When asked how his refusal to feature a gay family in his advertising might affect his business, Barilla answered with businesslike equanimity: if gays “like our pasta and our advertising, they’ll eat our pasta, if they don’t like it then they will not eat it and they will eat another brand,” Simple as that. He’s not dismissing his gay customers; he’s conceding that they’re entitled to make a free choice. As is he.
When the public outrage hit the fan, Barilla suddenly backpedaled and, like any corporate chieftain with a good P.R. staff and a healthy respect for the bottom line, attempted to restore his name with a dose of timely damage control. I always shake my head at these cringeworthy exercises in self-abasement. If you have convictions, have the guts to stand by them — or don’t express them in the first place.
The bearded, shaggy-haired Barilla pleaded with his customers to forgive him as he came to understand “the evolution of the family.” He was planning to meet with representatives of the community he offended.
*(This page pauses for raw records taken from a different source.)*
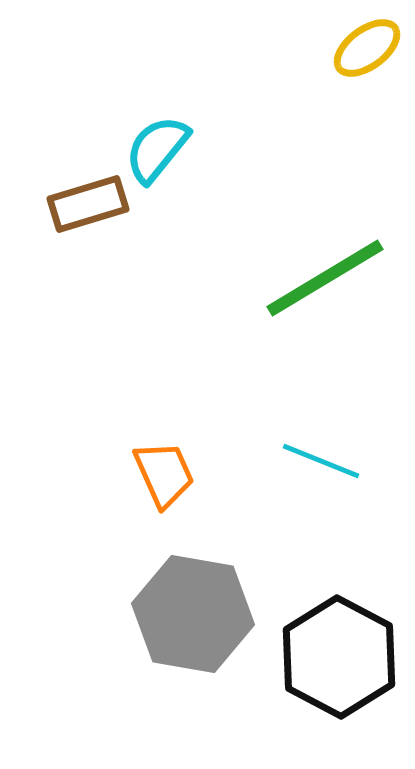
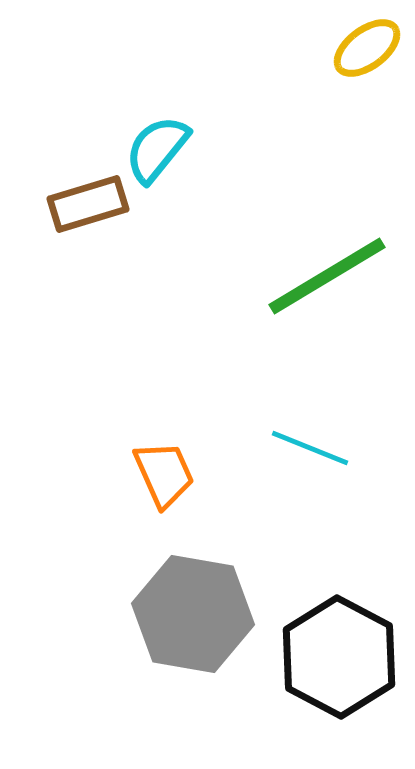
green line: moved 2 px right, 2 px up
cyan line: moved 11 px left, 13 px up
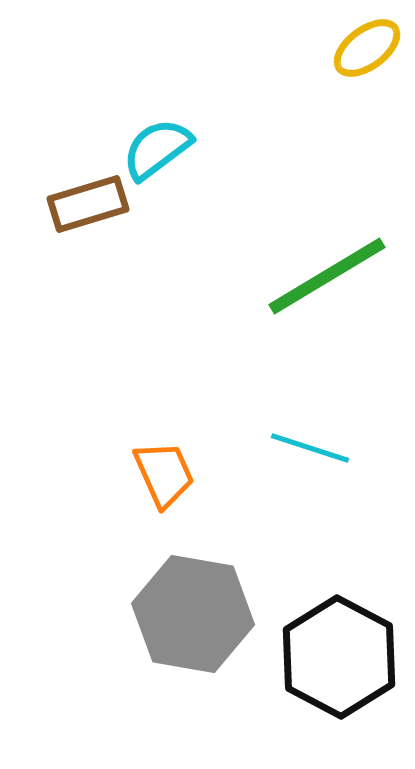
cyan semicircle: rotated 14 degrees clockwise
cyan line: rotated 4 degrees counterclockwise
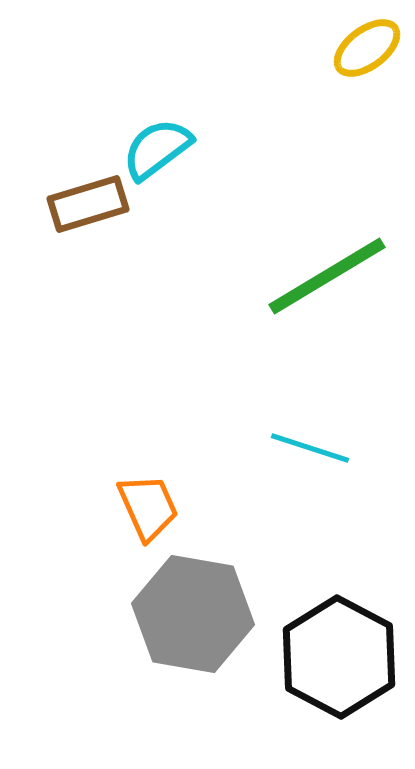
orange trapezoid: moved 16 px left, 33 px down
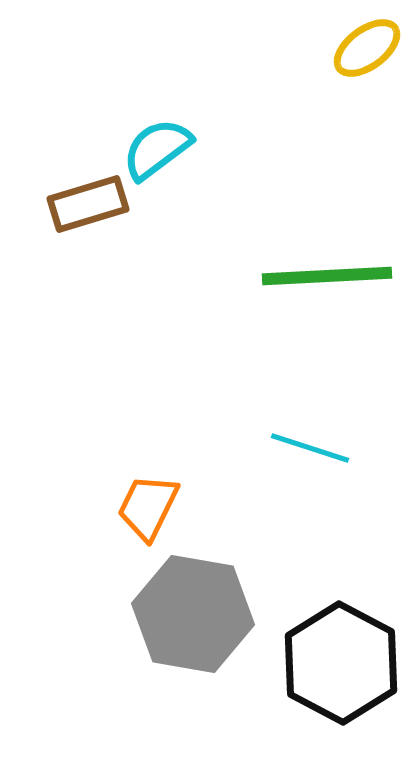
green line: rotated 28 degrees clockwise
orange trapezoid: rotated 130 degrees counterclockwise
black hexagon: moved 2 px right, 6 px down
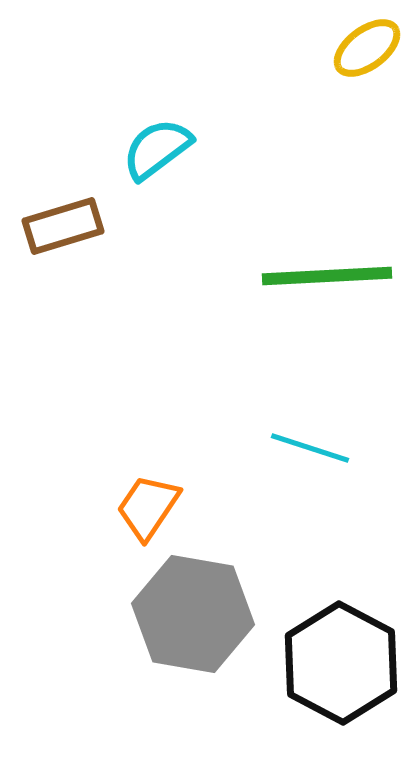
brown rectangle: moved 25 px left, 22 px down
orange trapezoid: rotated 8 degrees clockwise
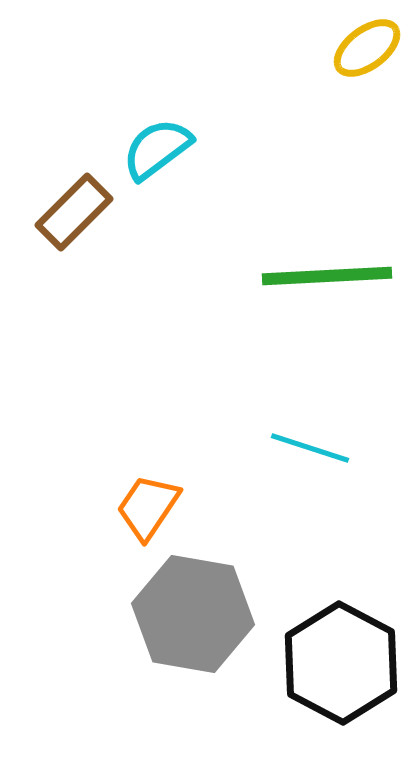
brown rectangle: moved 11 px right, 14 px up; rotated 28 degrees counterclockwise
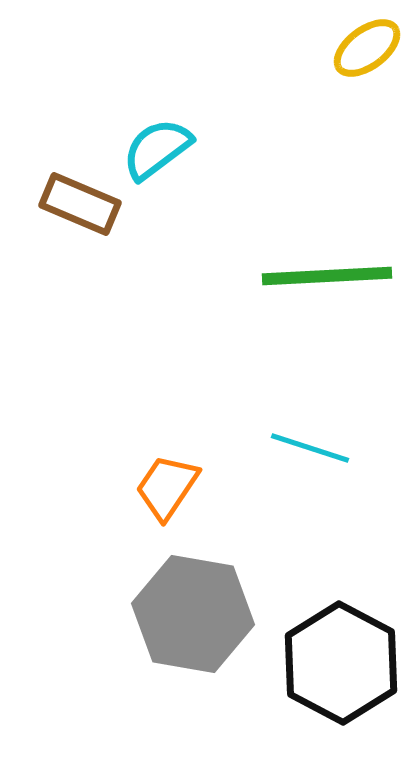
brown rectangle: moved 6 px right, 8 px up; rotated 68 degrees clockwise
orange trapezoid: moved 19 px right, 20 px up
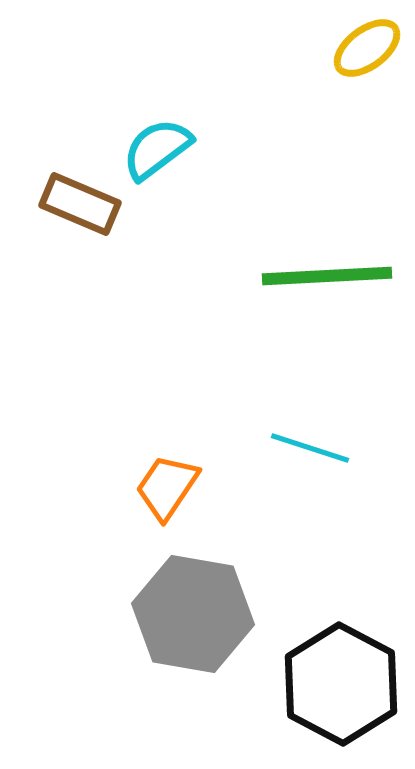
black hexagon: moved 21 px down
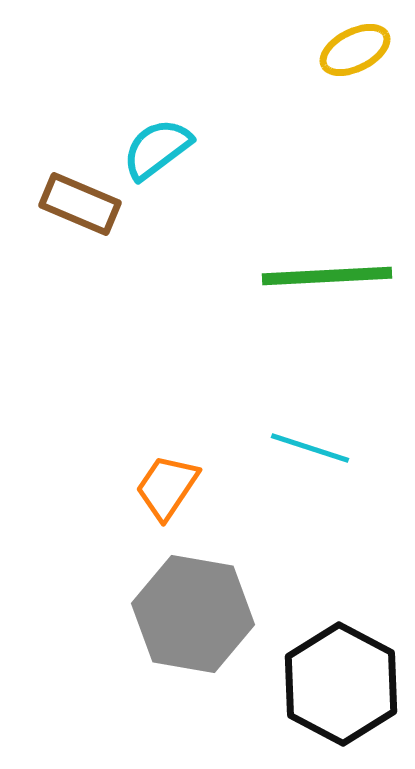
yellow ellipse: moved 12 px left, 2 px down; rotated 10 degrees clockwise
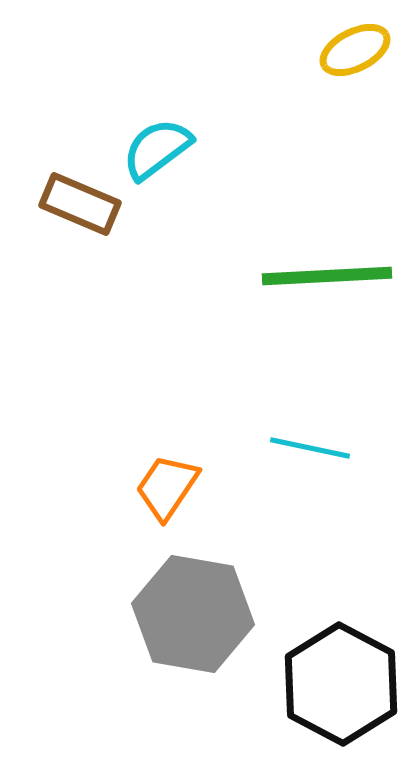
cyan line: rotated 6 degrees counterclockwise
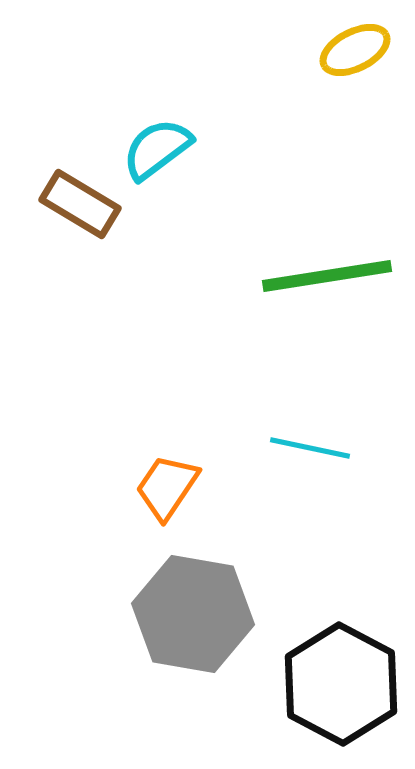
brown rectangle: rotated 8 degrees clockwise
green line: rotated 6 degrees counterclockwise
It wasn’t that he’s anti-gay, he insisted. He was simply trying to say “that the woman plays a central role in a family.” (Of course, he neglected to comment on households headed by two women.)
Barilla’s apology struck me as tackier and more embarrassing than his original comments. I don’t believe anyone should be forced to renounce deeply held beliefs through bullying or boycotts. Our minds are the last vestige of privacy in a notoriously invasive world.
Yes, we need to support fairness for the formerly marginalized. That’s their birthright. But we also have a right — and yes, even a responsibility — to question fashionable ideas that grate against our instincts. Some of us will naturally take longer than others to embrace the notion of a man referring to his husband or a woman to her wife. If our progressive friends are truly friends, we shouldn’t have to worry that they’ll send us into exile.
Until further notice, I’ll continue to buy Barilla whole-grain pasta regardless of Guido’s shaky opinions on what constitutes a family. I’m not especially interested in his opinions, anyway; I’m more interested in his pasta.